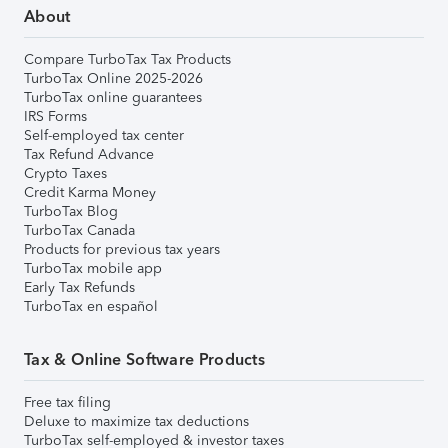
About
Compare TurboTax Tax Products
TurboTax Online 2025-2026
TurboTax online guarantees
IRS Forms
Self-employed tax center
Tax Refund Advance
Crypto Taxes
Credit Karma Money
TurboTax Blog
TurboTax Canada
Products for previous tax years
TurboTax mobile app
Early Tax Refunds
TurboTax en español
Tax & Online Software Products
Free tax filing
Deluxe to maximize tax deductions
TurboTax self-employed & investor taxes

★ ★ ★ ★ ★

--- WORK ORDER ---
Since the pictures are not wanted, set down only the rest of each record, exactly as above.

--- EXERCISE RESPONSE ---
About
Compare TurboTax Tax Products
TurboTax Online 2025-2026
TurboTax online guarantees
IRS Forms
Self-employed tax center
Tax Refund Advance
Crypto Taxes
Credit Karma Money
TurboTax Blog
TurboTax Canada
Products for previous tax years
TurboTax mobile app
Early Tax Refunds
TurboTax en español
Tax & Online Software Products
Free tax filing
Deluxe to maximize tax deductions
TurboTax self-employed & investor taxes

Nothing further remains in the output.